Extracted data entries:
********************

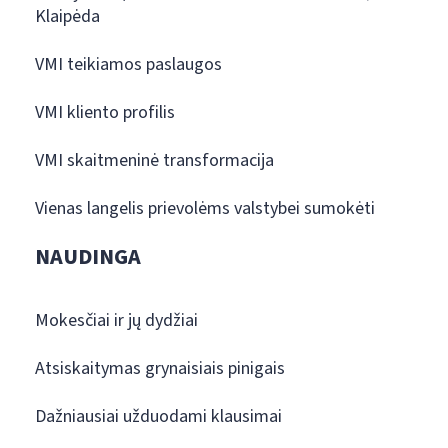
Klaipėda
VMI teikiamos paslaugos
VMI kliento profilis
VMI skaitmeninė transformacija
Vienas langelis prievolėms valstybei sumokėti
NAUDINGA
Mokesčiai ir jų dydžiai
Atsiskaitymas grynaisiais pinigais
Dažniausiai užduodami klausimai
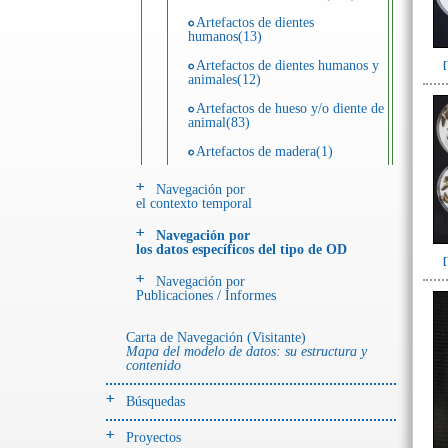
Artefactos de dientes
humanos(13)
Artefactos de dientes humanos y
animales(12)
Artefactos de hueso y/o diente de
animal(83)
Artefactos de madera(1)
Artefactos de metal(28)
Navegación por
el contexto temporal
Artefactos de piedra(55)
Navegación por
Artefactos de resina(11)
los datos específicos del tipo de OD
Ecofactos animales(25)
Navegación por
Publicaciones / Informes
Ecofactos de piedra(5)
Registro de restos óseos humanos
Carta de Navegación (Visitante)
(individuos)(42)
Mapa del modelo de datos: su estructura y
contenido
Registro de unidades
estratigráficas(113)
Búsquedas
Registro unidades estratigráficas:
ofrenda huesos humanos(1)
Proyectos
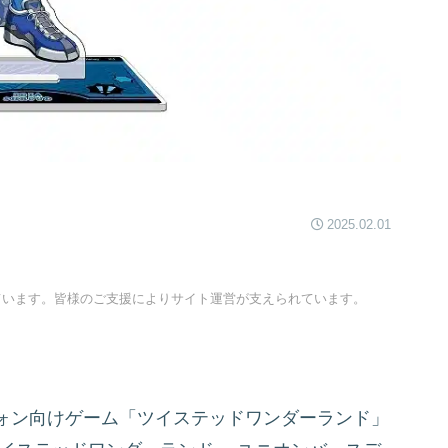
2025.02.01
ています。皆様のご支援によりサイト運営が支えられています。
ォン向けゲーム「ツイステッドワンダーランド」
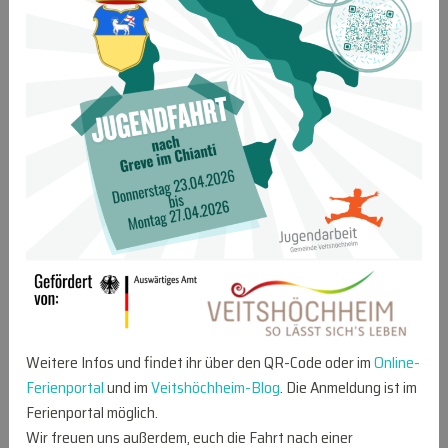
Weitere Infos und findet ihr über den QR-Code oder im
Online-
Ferienportal
und im
Veitshöchheim-Blog
. Die Anmeldung ist im
Ferienportal möglich.
Wir freuen uns außerdem, euch die Fahrt nach einer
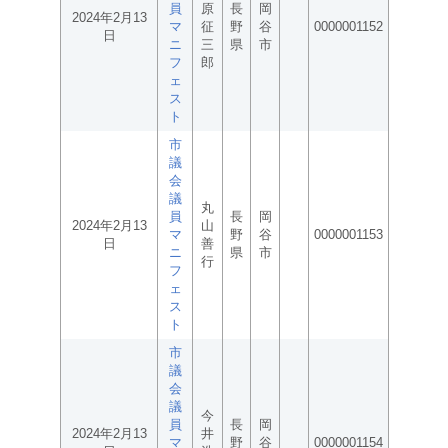
員
原
長
岡
2024年2月13
マ
征
野
谷
0000001152
日
ニ
三
県
市
フ
郎
ェ
ス
ト
市
議
会
議
丸
員
長
岡
2024年2月13
山
マ
野
谷
0000001153
日
善
ニ
県
市
行
フ
ェ
ス
ト
市
議
会
議
今
員
長
岡
2024年2月13
井
マ
野
谷
0000001154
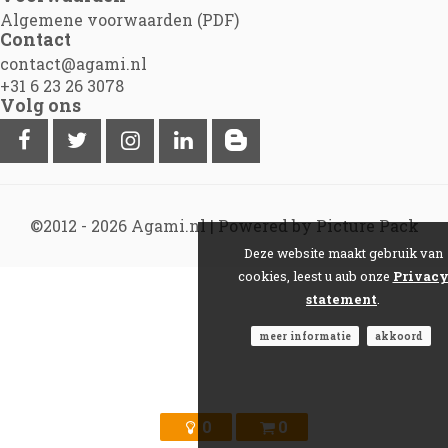
Algemene voorwaarden (PDF)
Contact
contact@agami.nl
+31 6 23 26 3078
Volg ons
©2012 - 2026
Agami.nl
|
Powered by Picture Pack
Deze website maakt gebruik van
cookies, leest u aub onze
Privac
statement
.
meer informatie
akkoord
0
0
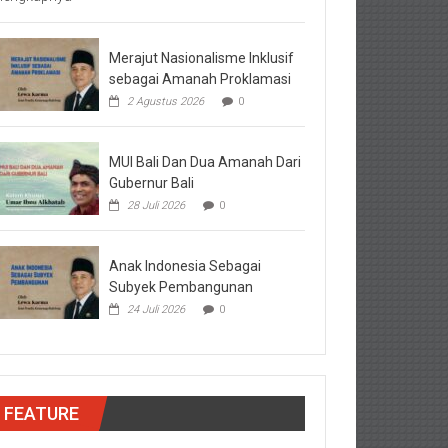
Merajut Nasionalisme Inklusif
sebagai Amanah Proklamasi
2 Agustus 2026
0
MUI Bali Dan Dua Amanah Dari
Gubernur Bali
28 Juli 2026
0
Anak Indonesia Sebagai
Subyek Pembangunan
24 Juli 2026
0
FEATURE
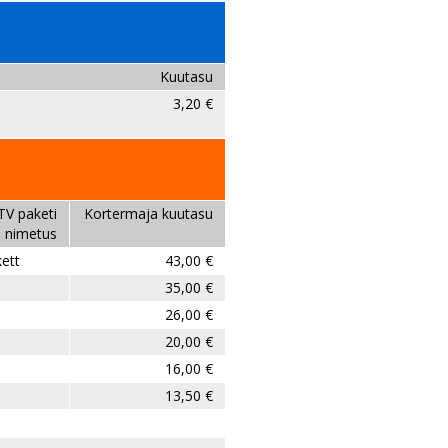
Kuutasu
3,20 €
 TV p
aketi
Kortermaja kuutasu
nimetus
kett
43,00 €
35,00 €
26,00 €
20,00 €
16,00 €
13,50 €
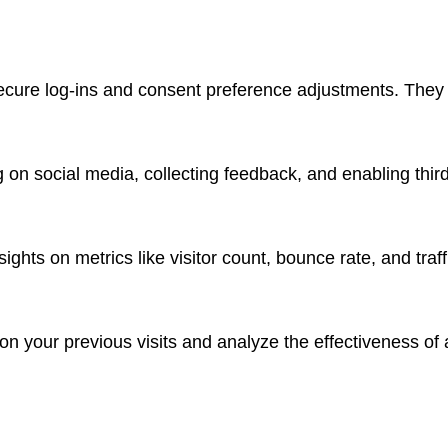
secure log-ins and consent preference adjustments. They 
 on social media, collecting feedback, and enabling third
nsights on metrics like visitor count, bounce rate, and traf
n your previous visits and analyze the effectiveness of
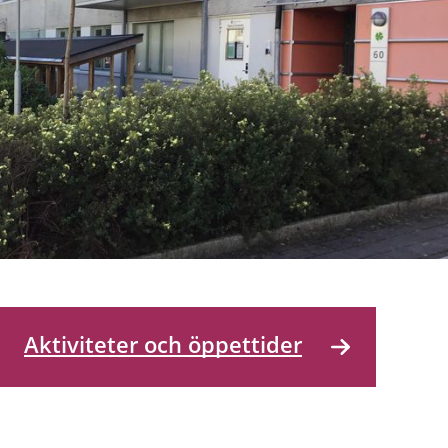
Aktiviteter och öppettider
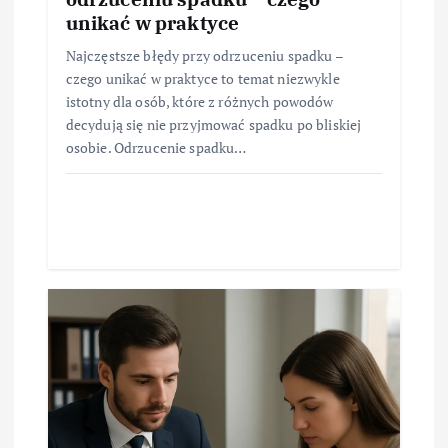
unikać w praktyce
Najczęstsze błędy przy odrzuceniu spadku –
czego unikać w praktyce to temat niezwykle
istotny dla osób, które z różnych powodów
decydują się nie przyjmować spadku po bliskiej
osobie. Odrzucenie spadku…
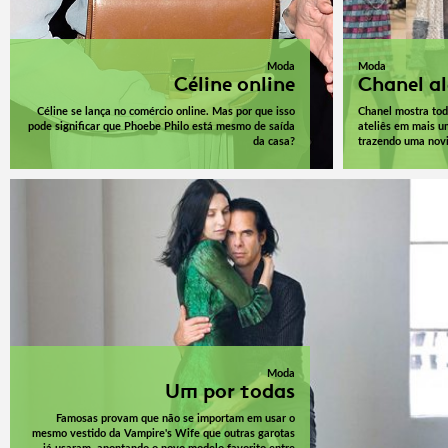
Moda
Moda
Céline online
Chanel a
Céline se lança no comércio online. Mas por que isso
Chanel mostra tod
pode significar que Phoebe Philo está mesmo de saída
ateliês em mais um
da casa?
trazendo uma nov
Moda
Um por todas
Famosas provam que não se importam em usar o
mesmo vestido da Vampire's Wife que outras garotas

********************

**Problem statement:** Could you repeat, exactly and with nothing added, the lines from the top of the entries above through the line that holds "Anak Indonesia Sebagai", leaving out any pictures?

**Written reply:**
Klaipėda
VMI teikiamos paslaugos
VMI kliento profilis
VMI skaitmeninė transformacija
Vienas langelis prievolėms valstybei sumokėti
NAUDINGA
Mokesčiai ir jų dydžiai
Atsiskaitymas grynaisiais pinigais
Dažniausiai užduodami klausimai
Artefactos de dientes
humanos(13)
Artefactos de dientes humanos y
animales(12)
Artefactos de hueso y/o diente de
animal(83)
Artefactos de madera(1)
Artefactos de metal(28)
Navegación por
el contexto temporal
Artefactos de piedra(55)
Navegación por
Artefactos de resina(11)
los datos específicos del tipo de OD
Ecofactos animales(25)
Navegación por
Publicaciones / Informes
Ecofactos de piedra(5)
Registro de restos óseos humanos
Carta de Navegación (Visitante)
(individuos)(42)
Mapa del modelo de datos: su estructura y
contenido
Registro de unidades
estratigráficas(113)
Búsquedas
Registro unidades estratigráficas:
ofrenda huesos humanos(1)
Proyectos
2025.02.01
ています。皆様のご支援によりサイト運営が支えられています。
ォン向けゲーム「ツイステッドワンダーランド」
Weitere Infos und findet ihr über den QR-Code oder im
Online-
Ferienportal
und im
Veitshöchheim-Blog
. Die Anmeldung ist im
Ferienportal möglich.
Wir freuen uns außerdem, euch die Fahrt nach einer
員
原
長
岡
2024年2月13
マ
征
野
谷
0000001152
日
ニ
三
県
市
フ
郎
ェ
ス
ト
市
議
会
議
丸
員
長
岡
2024年2月13
山
マ
野
谷
0000001153
日
善
ニ
県
市
行
フ
ェ
ス
ト
市
議
会
議
今
員
長
岡
2024年2月13
井
マ
野
谷
0000001154
Algemene voorwaarden (PDF)
Contact
contact@agami.nl
+31 6 23 26 3078
Volg ons
©2012 - 2026
Agami.nl
|
Powered by Picture Pack
Deze website maakt gebruik van
cookies, leest u aub onze
Privac
statement
.
meer informatie
akkoord
0
0
Merajut Nasionalisme Inklusif
sebagai Amanah Proklamasi
2 Agustus 2026
0
MUI Bali Dan Dua Amanah Dari
Gubernur Bali
28 Juli 2026
0
Anak Indonesia Sebagai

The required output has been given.